I don’t like people trying to go the other way with science. Science is about observing, and through those mechanisms, attempt (through a filtering process) causality. Starting with the causality (in terms of religion) and working backwards just becomes a self-fulfilling prophecy of sorts.
(Mr. T.E., Sorry if I got a bit heated or brash, he came at me and it incurred my ire.)
I happen to concur with evolutionary theory, though I disagree with the conclusion that it (or any empirically validated science thus far) provides evidence against religion. The challenge I have with empiricism is that it assumes scientific naturalism, thereby rejecting the immaterial; on that basis, it then only accepts evidence coherent with a naturalistic worldview, thereby concluding naturalism. It is circular.

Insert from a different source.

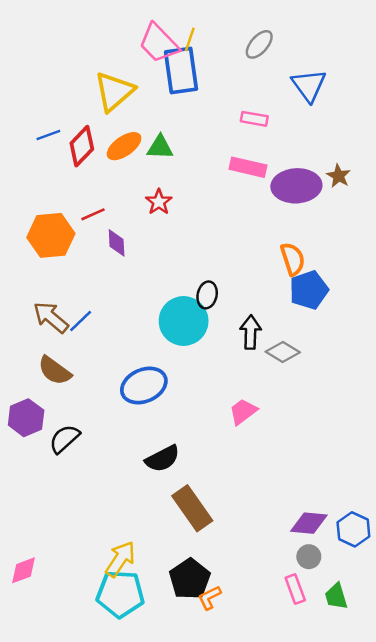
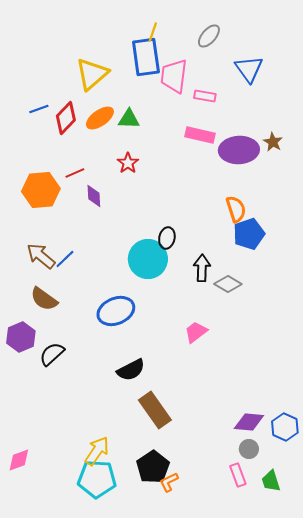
pink trapezoid: (159, 43) -> (174, 76), moved, turned 51

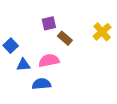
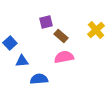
pink semicircle: (49, 61) -> (64, 57), moved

To be fair, that is the same with any worldview presupposition, including theistic ones. I am convinced, however, that if we open the spectrum of acceptable evidence to include logical/ philosophical deductions, a deity becomes increasingly plausible. Combine that with the mountains of anecdotal evidence (which is what we would rightly expect from an entity the experience of whom would be non-replicable in any controlled manner), and I further find a theistic deity to be plausible. Admittedly, those experiences result in contradictory religious explanations, but I find that explained in light of the “blind men and the elephant” concept.
Btw, I rather enjoy being able to converse with divergent perspectives in what has, thus far, been a remarkably pleasant discussion.
Logically speaking, if god was omnipresent, he would exist in nature as much as everywhere else. Also, god would also exist in nature because he designed it. So it is rational and logical to expect that naturism would result in either case, because the diety would have created such, so naturism would include god, not exclude him. Though, if through the naturism there is evidence that things can start without a guiding hand, so to speak, than naturism would discredit theism.
Immaterial things are just that, immaterial. Technically speaking, all particles are made of various wave-particle dualities, so there is nothing material or immaterial in existence, just different forms of energy in different arrangements, quantities, and structures.
Omnipresence does not confer binding. If God created the laws of nature, then He must be capable of existing without them. Thus, while being capable of operating within a natural framework, He is not bound by the laws of that framework. Thus, experimental parameters would be incapable of imposing a reaction, and there would be no repeatability. If the only acceptable evidence is that which is subject to natural law, and we are trying to find evidence for an entity which transcends natural law, then we exclude the existence of that entity on principle by only accepting non-applicable evidence. It is important that we recognize that there is a difference between pantheism and omnipresence.
But, with that said, I am off to bed. I have to preach in the morning. Good night, my friend. Great conversation.